At the peak of 2017, my life seemed to be back on track with amazing physical results from gym workouts, callbacks for Broadway auditions, and the list goes on. I felt confident that I was becoming a “normal person” again. However, to my dismay, I went into a coma for two months and woke up without an intestine and in desperate need of an intestinal transplant in order to survive. Not only was this a traumatic circumstance, but I had absolutely no knowledge of an “intestinal transplant” nor did I know that it existed. I was then transferred to Mt. Sinai in hopes of receiving a transplant to give me my life back.

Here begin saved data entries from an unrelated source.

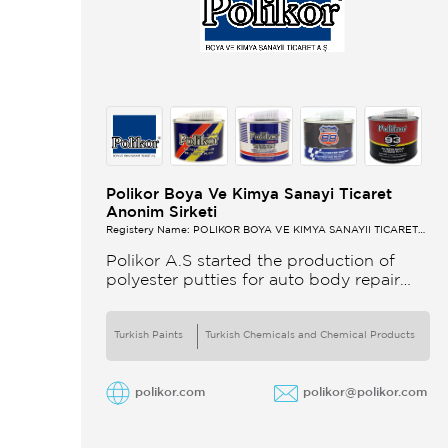
Polikor Boya Ve Kimya Sanayi Ticaret
Anonim Sirketi
Registery Name: POLİKOR BOYA VE KİMYA SANAYİİ TİCARET
A.Ş.
Polikor A.S started the production of
polyester putties for auto body repair
unsaturated polyester resins and various
polyester products in 1993 Polikor not
only produces
Turkish Paints
Turkish Chemicals and Chemical Products
polikor.com
polikor@polikor.com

In the span of three years of being in the care of Mt. Sinai Transplantation Department, I endured: several surgeries, including the placing and removal of my 1st transplant, did not eat for nearly two years, and received TPN (Total Parenteral Nutrition - home treatment given via a central line for 14-16 hours every day). This Healing journey at Mt. Sinai was a PROCESS both mentally and physically. While on TPN, I only had 5-6 hours to do anything in the day. I felt like Cinderella!. Once the clock struck 6pm, I had to leave immediately to start treatment all over again. Everyday I looked in the mirror, I saw a central line port that caused me to be very insecure, especially because certain shirts I would wear would expose the dressing of the central line. “What would people say or think, if they saw my central line? Would they treat me differently or like a disabled person?,” I would question. Not eating was very awkward at social events, especially holidays, watching others enjoy the sensation of eating food. Before receiving my 1st transplant I went home with two huge drains that came out of the side of my abdomen. The drains were so large that one I had to strap one to my leg, while the other I had to carry inside of a bag. The stares and the looks were a bit overwhelming, and to be honest, I felt embarrassed about my situation. However, even in the midst of dealing with insecurities I chose to hold on to faith, not accepting the present circumstances. I knew this was all temporary and would soon be a memory.
What I’ve grown to learn about life is that in our trials, amazing treasures are birthed! After the loss of my 1st transplant, I was blessed with the vision to create Miracles Work, which began as a documentary vlog that exposed my day-today life.
My life would no longer be a secret.